Albenga. “Dal momento che ripetutamente e maldestramente, sia a mezzo stampa che on line, il Signor assessore del Comune di Albenga, Eraldo Ciangherotti, continua a chiamarmi in causa circa la mancata attivazione della divisione di Ostetricia presso il nosocomio ingauno intendo fare una serie di precisazioni”: così il consigliere regionale Stefano Quaini, nonchè presidente della Commissione Sanità della Regione Liguria, reagisce di fronte agli attacchi dell’assessore ingauno.
“Iniziamo dal fatto che l’attendibilità scientifica in materia di medicina di urgenza dell’assessore è pari allo zero, in quanto mai, a differenza del sottoscritto, è stato relatore a congressi nazionali ed internazionali di medicina o autore di pubblicazioni scientifiche, e questo è già sufficiente a qualificarlo – dice senza mezzi termini Quaini -. Quando il signore in questione afferma che non avrei a cuore la salute delle donne partorienti mente mille volte. Infatti lui non ha mai salvato dalla morte nessuno in vita sua mentre io ho eseguito come medico anestesista rianimatore almeno quindicimila interventi chirurgici in elezione, urgenza ed emergenza, salvando centinaia di vite, e dovrebbe proprio vergognarsi di insultare un medico noto per la sua cura e dedizione pluridecennale ai pazienti, non solo in sala operatoria ma come medico attivo nelle cure palliative e nella terapia del dolore”.
“L’attacco personale che mi è stato portato è sconcertante perchè come medico prima e come politico ora ho sempre messo al primo posto la sicurezza dei pazienti ed e’ proprio per questo motivo che ritengo l’ospedale Santa Corona il centro più sicuro del ponente in cui partorire. Inoltre si copre di ridicolo chi pensa di dissertare in tema di rianimazione con un medico rianimatore, non avendo la cultura e gli elementi tecnici per poter sostenere un confronto su temi che ignora totalmente. Penso che siano pericolosi per la vita delle persone quegli amministratori che a tutti i costi vogliono portare avanti ragionamenti esclusivamente politici in contesti in cui la politica si deve inchinare alle linee guida internazionali dettate dall’Organizzazione Mondiale della Sanità (di cui qualcuno ignora l’esistenza probabilmente), unico organo riconosciuto in materia così delicata ed a cui si è ispirato il piano sanitario approvato dalla Regione Liguria.

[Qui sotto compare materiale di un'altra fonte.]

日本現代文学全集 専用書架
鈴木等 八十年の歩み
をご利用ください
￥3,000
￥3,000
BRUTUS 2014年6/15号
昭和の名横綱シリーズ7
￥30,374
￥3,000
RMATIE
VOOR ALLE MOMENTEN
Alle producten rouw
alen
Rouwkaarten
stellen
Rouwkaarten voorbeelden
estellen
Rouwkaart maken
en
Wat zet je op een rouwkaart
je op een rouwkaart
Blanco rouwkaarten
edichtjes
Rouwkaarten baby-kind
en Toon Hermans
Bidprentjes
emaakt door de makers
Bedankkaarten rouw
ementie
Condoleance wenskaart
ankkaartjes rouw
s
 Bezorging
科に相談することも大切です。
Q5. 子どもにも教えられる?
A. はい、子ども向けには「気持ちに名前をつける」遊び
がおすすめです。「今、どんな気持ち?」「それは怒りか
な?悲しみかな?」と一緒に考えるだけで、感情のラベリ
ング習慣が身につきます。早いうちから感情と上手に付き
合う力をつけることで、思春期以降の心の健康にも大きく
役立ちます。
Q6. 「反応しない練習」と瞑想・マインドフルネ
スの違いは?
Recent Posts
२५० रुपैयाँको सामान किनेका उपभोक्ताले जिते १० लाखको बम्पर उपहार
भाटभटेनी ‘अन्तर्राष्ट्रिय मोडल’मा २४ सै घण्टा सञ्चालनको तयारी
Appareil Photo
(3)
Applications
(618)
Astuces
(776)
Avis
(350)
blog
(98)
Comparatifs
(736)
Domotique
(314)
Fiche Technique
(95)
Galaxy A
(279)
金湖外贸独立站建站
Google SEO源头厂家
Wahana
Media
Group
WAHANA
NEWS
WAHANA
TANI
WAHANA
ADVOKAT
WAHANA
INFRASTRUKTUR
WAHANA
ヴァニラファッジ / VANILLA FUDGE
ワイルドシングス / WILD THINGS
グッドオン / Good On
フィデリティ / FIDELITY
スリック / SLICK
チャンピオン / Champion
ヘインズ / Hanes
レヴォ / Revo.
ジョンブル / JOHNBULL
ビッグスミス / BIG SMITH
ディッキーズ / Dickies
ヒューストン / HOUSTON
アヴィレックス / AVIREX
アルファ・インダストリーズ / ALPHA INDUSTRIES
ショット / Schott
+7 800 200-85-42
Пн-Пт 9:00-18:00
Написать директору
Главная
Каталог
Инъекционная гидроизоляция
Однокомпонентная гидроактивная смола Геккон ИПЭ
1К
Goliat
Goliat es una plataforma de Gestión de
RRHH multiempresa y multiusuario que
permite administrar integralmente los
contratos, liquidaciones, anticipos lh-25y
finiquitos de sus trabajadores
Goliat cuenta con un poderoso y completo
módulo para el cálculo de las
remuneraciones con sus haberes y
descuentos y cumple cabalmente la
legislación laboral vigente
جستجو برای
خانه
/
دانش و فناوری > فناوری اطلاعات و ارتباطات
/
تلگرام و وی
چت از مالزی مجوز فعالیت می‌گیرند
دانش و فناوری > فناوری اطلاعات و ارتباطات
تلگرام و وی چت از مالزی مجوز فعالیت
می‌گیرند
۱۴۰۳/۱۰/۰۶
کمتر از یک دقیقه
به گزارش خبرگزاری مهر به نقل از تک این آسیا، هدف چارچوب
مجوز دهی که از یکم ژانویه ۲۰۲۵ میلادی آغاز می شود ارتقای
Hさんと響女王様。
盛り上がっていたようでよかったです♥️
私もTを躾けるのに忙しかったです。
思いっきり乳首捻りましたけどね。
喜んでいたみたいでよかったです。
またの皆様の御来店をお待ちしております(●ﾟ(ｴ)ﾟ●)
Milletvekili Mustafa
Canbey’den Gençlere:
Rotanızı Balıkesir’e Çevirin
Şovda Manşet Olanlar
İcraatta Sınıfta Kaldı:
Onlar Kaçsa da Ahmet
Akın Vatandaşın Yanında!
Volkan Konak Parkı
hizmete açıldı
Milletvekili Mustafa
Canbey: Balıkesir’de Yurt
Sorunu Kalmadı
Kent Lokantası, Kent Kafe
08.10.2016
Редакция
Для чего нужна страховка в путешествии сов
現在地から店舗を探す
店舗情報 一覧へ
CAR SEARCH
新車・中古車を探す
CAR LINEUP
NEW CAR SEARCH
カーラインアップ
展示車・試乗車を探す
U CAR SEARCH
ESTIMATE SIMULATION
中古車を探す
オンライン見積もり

Inoltre l’assessore ignora o ha la memoria corta o fa finta di nulla circa il fatto che la passata chiusura di Ostetricia ad Albenga ed a Finale era proprio avvenuta dopo la morte di pazienti, il cui precipitoso trasferimento a Santa Corona non era servito allora e non servirebbe oggi a salvare vite umane”.

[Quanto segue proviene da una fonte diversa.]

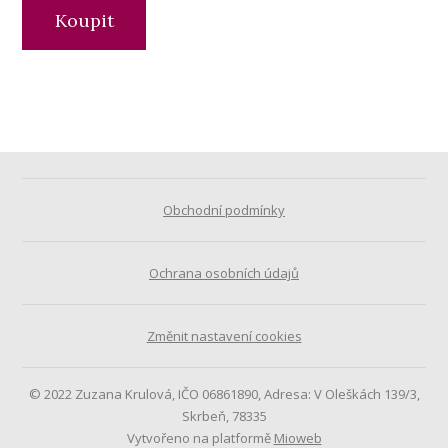
Koupit
Obchodní podmínky
Ochrana osobních údajů
Změnit nastavení cookies
© 2022 Zuzana Krulová, IČO 06861890, Adresa: V Oleškách 139/3,
Skrbeň, 78335
Vytvořeno na platformě
Mioweb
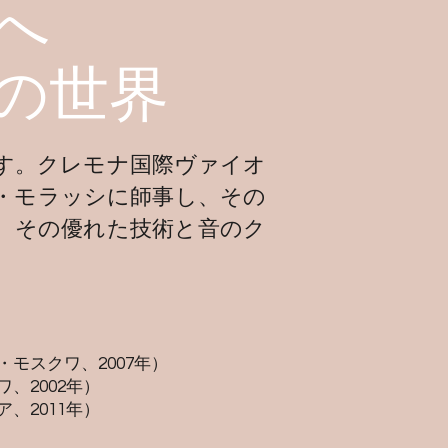
へ
の世界
す。クレモナ国際ヴァイオ
・モラッシに師事し、その
、その優れた技術と音のク
モスクワ、2007年）
、2002年）
、2011年）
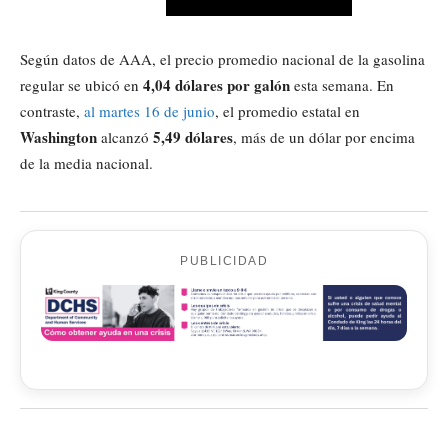
Según datos de AAA, el precio promedio nacional de la gasolina
4,04 dólares por galón
regular se ubicó en
esta semana. En
contraste,
al martes 16 de junio
, el promedio estatal en
Washington
5,49 dólares
alcanzó
, más de un dólar por encima
de la media nacional.
PUBLICIDAD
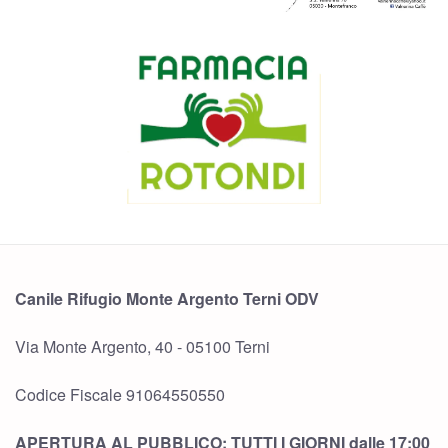
Canile Rifugio Monte Argento Terni ODV
Via Monte Argento, 40 - 05100 Terni
Codice Fiscale 91064550550
APERTURA AL PUBBLICO: TUTTI I GIORNI dalle 17:00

“E’ ovvio e certo che i centri più attrezzati e sicuri in cui partorire in provincia di Savona sono e saranno l’ospedale San Paolo di Savona ed il Santa Corona a Pietra, entrambi sede di dipartimento di emergenza ed altamente qualificati storicamente per tale mission. Ci si deve rassegnare all’evidenza che è solamente scientifica ed il campanile nulla conta in tale contesto e chi sostiene il contrario, come l’assessore, è completamente fuori strada e fuori dal tempo. Sono e sempre sarò un grande sostenitore di Albenga e del suo nuovo ospedale che svolge un ruolo cruciale, essendo struttura valida anche alla luce delle potenzialità future, ma non tollero di vedere messo in discussione il mio corretto agire da chi usa termini e concetti puramente e ripetutamente vuoti, integralistici e sganciati totalmente dalla realtà clinica, solo portati avanti nell’ottica di raccogliere consensi locali. In sostanza nulla di scientifico ho da imparare dal signore in questione mentre è possibile il contrario”.